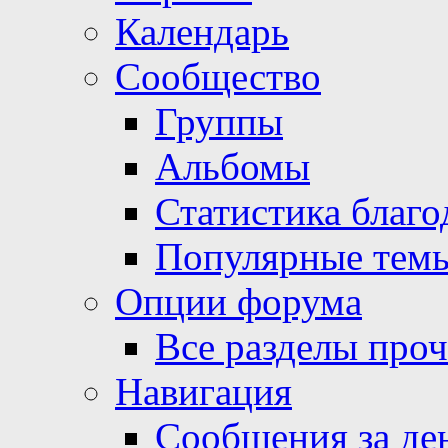
Календарь
Сообщество
Группы
Альбомы
Статистика благо
Популярные тем
Опции форума
Все разделы про
Навигация
Сообщения за де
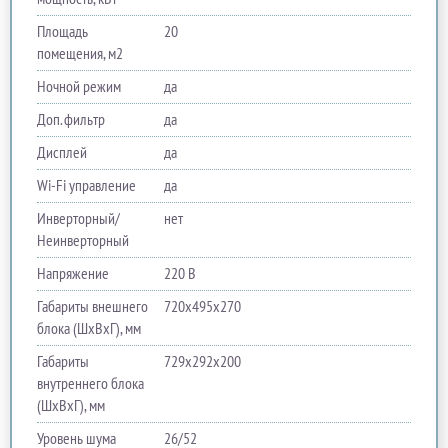
Площадь
20
помещения, м2
Ночной режим
да
Доп. фильтр
да
Дисплей
да
Wi-Fi управление
да
Инверторный/
нет
Неинверторный
Напряжение
220 В
Габариты внешнего
720х495х270
блока (ШхВхГ), мм
Габариты
729х292х200
внутреннего блока
(ШхВхГ), мм
Уровень шума
26/52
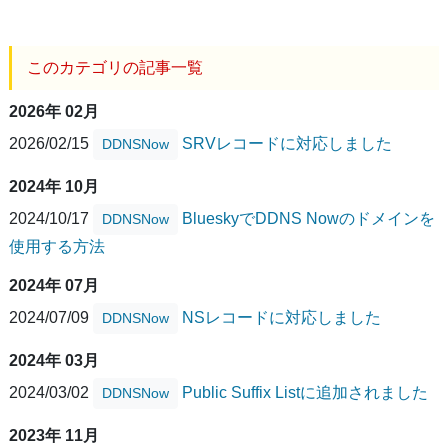
このカテゴリの記事一覧
2026年 02月
2026/02/15
SRVレコードに対応しました
DDNSNow
2024年 10月
2024/10/17
BlueskyでDDNS Nowのドメインを
DDNSNow
使用する方法
2024年 07月
2024/07/09
NSレコードに対応しました
DDNSNow
2024年 03月
2024/03/02
Public Suffix Listに追加されました
DDNSNow
2023年 11月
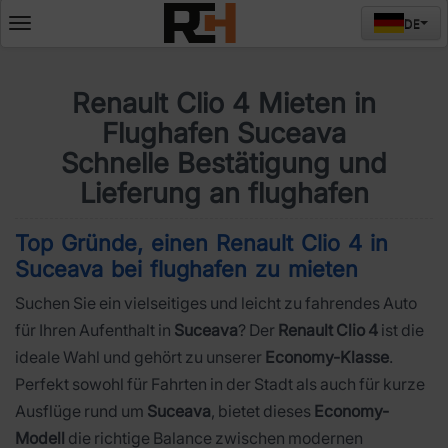
DE
Deschide
meniul
Renault Clio 4 Mieten in
Flughafen Suceava
Schnelle Bestätigung und
Lieferung an flughafen
Top Gründe, einen Renault Clio 4 in
Suceava bei flughafen zu mieten
Suchen Sie ein vielseitiges und leicht zu fahrendes Auto
für Ihren Aufenthalt in
Suceava
? Der
Renault Clio 4
ist die
ideale Wahl und gehört zu unserer
Economy-Klasse
.
Perfekt sowohl für Fahrten in der Stadt als auch für kurze
Ausflüge rund um
Suceava
, bietet dieses
Economy-
Modell
die richtige Balance zwischen modernen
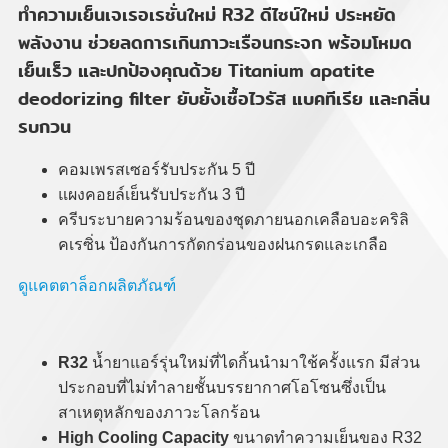
ทำความเย็นเจเรอเรชั่นใหม่ R32 ดีไซน์ใหม่ ประหยัด
พลังงาน ช่วยลดการเกินภาวะเรือนกระจก พร้อมโหมด
เย็นเร็ว และปกป้องคุณด้วย Titanium apatite
deodorizing filter ยับยั้งเชื้อไวรัส แบคทีเรีย และกลิ่น
รบกวน
คอมเพรสเซอร์รับประกัน 5 ปี
แผงคอยล์เย็นรับประกัน 3 ปี
ครีบระบายความร้อนของชุดภายนอกเคลือบอะคริลิ
คเรซิ่น ป้องกันการกัดกร่อนของฝนกรดและเกลือ
ดูแคตตาล็อกผลิตภัณฑ์
R32
น้ำยาแอร์รุ่นใหม่ที่ไดกิ้นนำมาใช้ครั้งแรก มีส่วน
ประกอบที่ไม่ทำลายชั้นบรรยากาศโอโซนซึ่งเป็น
สาเหตุหลักของภาวะโลกร้อน
High Cooling Capacity
ขนาดทำความเย็นของ R32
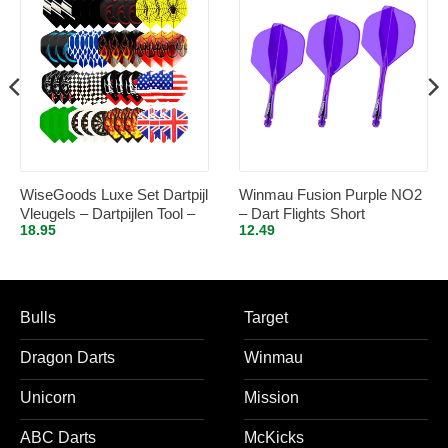
WiseGoods Luxe Set Dartpijl
Winmau Fusion Purple NO2
Vleugels – Dartpijlen Tool –
– Dart Flights Short
18.95
12.49
Dart Flights – Tools Darts –
Darten – Accessoires
Dartspijlen – 48Stuks
Bulls
Target
Dragon Darts
Winmau
Unicorn
Mission
ABC Darts
McKicks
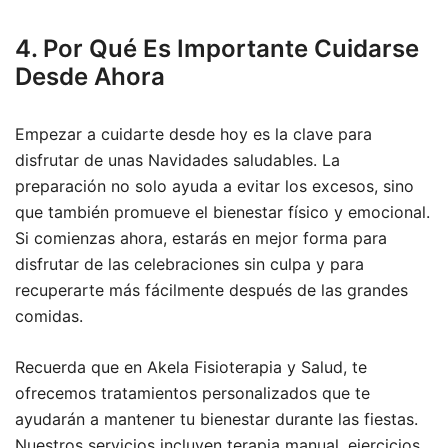
4. Por Qué Es Importante Cuidarse
Desde Ahora
Empezar a cuidarte desde hoy es la clave para
disfrutar de unas Navidades saludables. La
preparación no solo ayuda a evitar los excesos, sino
que también promueve el bienestar físico y emocional.
Si comienzas ahora, estarás en mejor forma para
disfrutar de las celebraciones sin culpa y para
recuperarte más fácilmente después de las grandes
comidas.
Recuerda que en Akela Fisioterapia y Salud, te
ofrecemos tratamientos personalizados que te
ayudarán a mantener tu bienestar durante las fiestas.
Nuestros servicios incluyen terapia manual, ejercicios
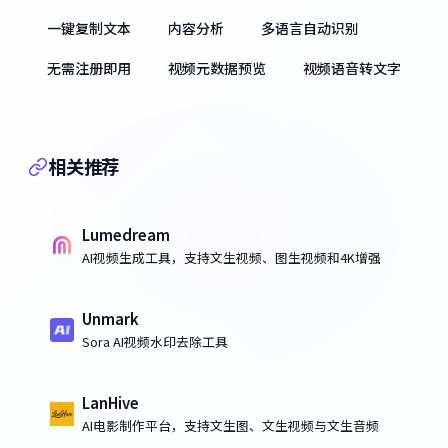
一键复制文本
内容分析
多语言自动识别
无需注册即用
视频元数据预览
视频语音转文字
相关推荐
Lumedream
AI视频生成工具，支持文生视频、图生视频和4K增强
Unmark
Sora AI视频水印去除工具
LanHive
AI电影制作平台，支持文生图、文生视频与文生音频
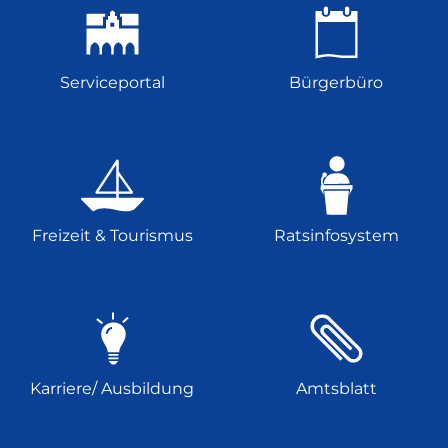
Serviceportal
Bürgerbüro
Freizeit & Tourismus
Ratsinfosystem
Karriere/ Ausbildung
Amtsblatt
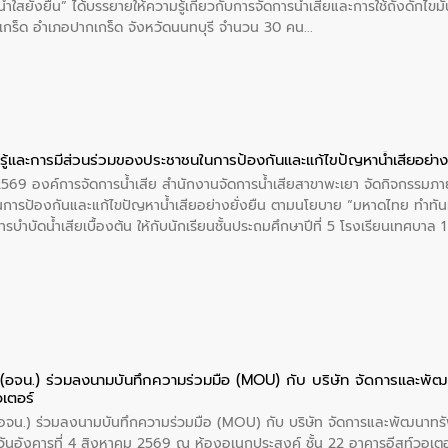
ำใสยั่งยืน” ได้บรรยายให้ความรู้เกี่ยวกับการจัดการน้ำเสียและการใช้ถังดักไขมั
กร็ด อำเภอปากเกร็ด จังหวัดนนทบุรี จำนวน 30 คน
ู้และการมีส่วนร่วมของประชาชนในการป้องกันและแก้ไขปัญหาน้ำเสียอย่างย
 2569 องค์การจัดการน้ำเสีย สำนักงานจัดการน้ำเสียสาขาพะเยา จัดกิจกรรมภาย
การป้องกันและแก้ไขปัญหาน้ำเสียอย่างยั่งยืน ตามนโยบาย “มหาดไทย ทำทัน
ะการบำบัดน้ำเสียเบื้องต้น ให้กับนักเรียนชั้นประถมศึกษาปีที่ 5 โรงเรียนเทศบ
ย (อจน.) ร่วมลงนามบันทึกความร่วมมือ (MOU) กับ บริษัท จัดการและพ
อเตอร์
 (อจน.) ร่วมลงนามบันทึกความร่วมมือ (MOU) กับ บริษัท จัดการและพัฒนาท
ื่อวันอังคารที่ 4 สิงหาคม 2569 ณ ห้องอเนกประสงค์ ชั้น 22 อาคารอีสท์วอเ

··········

**THE TASK:**
Only the lines with "วมลงนามบ" are needed; find them in the records and copy each one.

**EXERCISE RESULT:**
ย (อจน.) ร่วมลงนามบันทึกความร่วมมือ (MOU) กับ บริษัท จัดการและพ
 (อจน.) ร่วมลงนามบันทึกความร่วมมือ (MOU) กับ บริษัท จัดการและพัฒนาท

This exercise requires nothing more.